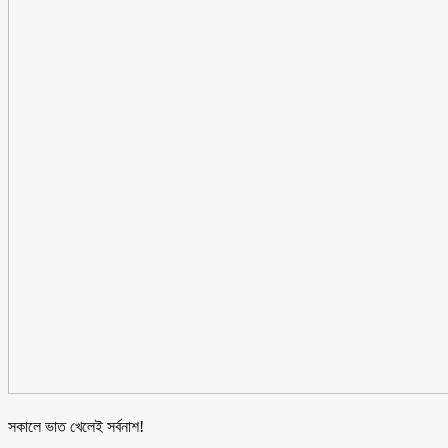
সকালে ভাত খেলেই সর্বনাশ!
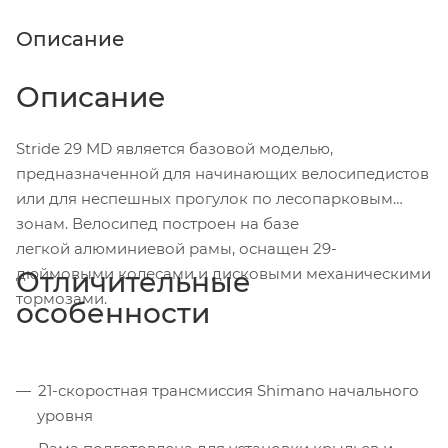
Описание
Описание
Stride 29 MD является базовой моделью,
предназначенной для начинающих велосипедистов
или для неспешных прогулок по лесопарковым
зонам. Велосипед построен на базе
легкой алюминиевой рамы, оснащен 29-
дюймовыми колесами и дисковыми механическими
Отличительные
тормозами.
особенности
21-скоростная трансмиссия Shimano начального
уровня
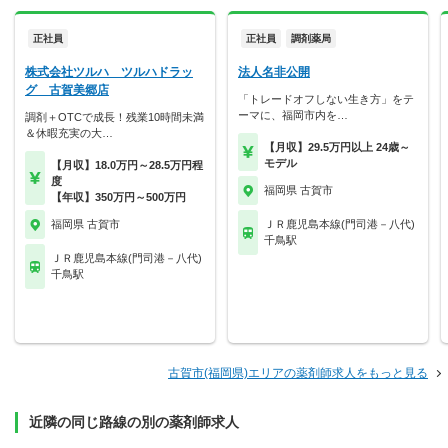
正社員
正社員
調剤薬局
株式会社ツルハ ツルハドラッ
法人名非公開
グ 古賀美郷店
「トレードオフしない生き方」をテ
ーマに、福岡市内を…
調剤＋OTCで成長！残業10時間未満
＆休暇充実の大…
【月収】29.5万円以上 24歳～
モデル
【月収】18.0万円～28.5万円程
度
福岡県 古賀市
【年収】350万円～500万円
福岡県 古賀市
ＪＲ鹿児島本線(門司港－八代)
千鳥駅
ＪＲ鹿児島本線(門司港－八代)
千鳥駅
古賀市(福岡県)エリアの薬剤師求人をもっと見る
近隣の同じ路線の別の薬剤師求人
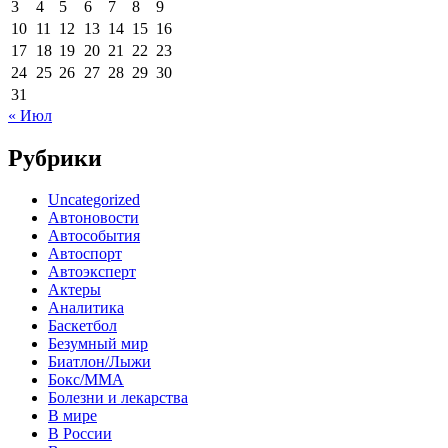
3
4
5
6
7
8
9
10
11
12
13
14
15
16
17
18
19
20
21
22
23
24
25
26
27
28
29
30
31
« Июл
Рубрики
Uncategorized
Автоновости
Автособытия
Автоспорт
Автоэксперт
Актеры
Аналитика
Баскетбол
Безумный мир
Биатлон/Лыжи
Бокс/MMA
Болезни и лекарства
В мире
В России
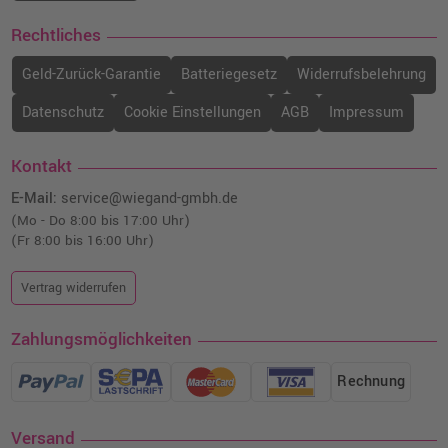
Rechtliches
Geld-Zurück-Garantie
Batteriegesetz
Widerrufsbelehrung
Datenschutz
Cookie Einstellungen
AGB
Impressum
Kontakt
E-Mail:
service@wiegand-gmbh.de
(Mo - Do 8:00 bis 17:00 Uhr)
(Fr 8:00 bis 16:00 Uhr)
Vertrag widerrufen
Zahlungsmöglichkeiten
Rechnung
Versand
+---+
#### [TASK TO CARRY OUT]
Give back the entire listing verbatim, without the pictures.

#### [EXPECTED OUTPUT]
সকালে ভাত খেলেই সর্বনাশ!
Описание
Описание
Stride 29 MD является базовой моделью,
предназначенной для начинающих велосипедистов
или для неспешных прогулок по лесопарковым
зонам. Велосипед построен на базе
легкой алюминиевой рамы, оснащен 29-
дюймовыми колесами и дисковыми механическими
Отличительные
тормозами.
особенности
21-скоростная трансмиссия Shimano начального
уровня
正社員
正社員
調剤薬局
株式会社ツルハ ツルハドラッ
法人名非公開
グ 古賀美郷店
「トレードオフしない生き方」をテ
ーマに、福岡市内を…
調剤＋OTCで成長！残業10時間未満
＆休暇充実の大…
【月収】29.5万円以上 24歳～
モデル
【月収】18.0万円～28.5万円程
度
福岡県 古賀市
【年収】350万円～500万円
福岡県 古賀市
ＪＲ鹿児島本線(門司港－八代)
千鳥駅
ＪＲ鹿児島本線(門司港－八代)
千鳥駅
古賀市(福岡県)エリアの薬剤師求人をもっと見る
近隣の同じ路線の別の薬剤師求人
3
4
5
6
7
8
9
10
11
12
13
14
15
16
17
18
19
20
21
22
23
24
25
26
27
28
29
30
31
« Июл
Рубрики
Uncategorized
Автоновости
Автособытия
Автоспорт
Автоэксперт
Актеры
Аналитика
Баскетбол
Безумный мир
Биатлон/Лыжи
Бокс/MMA
Болезни и лекарства
В мире
В России
Rechtliches
Geld-Zurück-Garantie
Batteriegesetz
Widerrufsbelehrung
Datenschutz
Cookie Einstellungen
AGB
Impressum
Kontakt
E-Mail:
service@wiegand-gmbh.de
(Mo - Do 8:00 bis 17:00 Uhr)
(Fr 8:00 bis 16:00 Uhr)
Vertrag widerrufen
Zahlungsmöglichkeiten
Rechnung
Versand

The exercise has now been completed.